PROBLEM TO SOLVE: Images are to be excluded, and the rest of the data repeated exactly.

DATA EXTRACTS:
####################

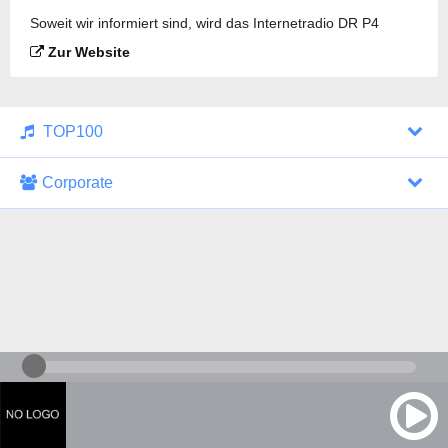
Soweit wir informiert sind, wird das Internetradio DR P4
København gesendet.
Zur Website
TOP100
Corporate
1000 Italohits
128 kbps
Tagesthemen (Aud...
0 Sendungen
30.07.2026 um 10:46 Uhr
ZDF - "heute-jou...
7 Sendungen
29.07.2026 um 21:45 Uhr
Nachrichten - De...
10 Sendungen
30.07.2026 um 10:30 Uhr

####################

ANSWER SPACE:
Soweit wir informiert sind, wird das Internetradio DR P4
København gesendet.
Zur Website
TOP100
Corporate
1000 Italohits
128 kbps
Tagesthemen (Aud...
0 Sendungen
30.07.2026 um 10:46 Uhr
ZDF - "heute-jou...
7 Sendungen
29.07.2026 um 21:45 Uhr
Nachrichten - De...
10 Sendungen
30.07.2026 um 10:30 Uhr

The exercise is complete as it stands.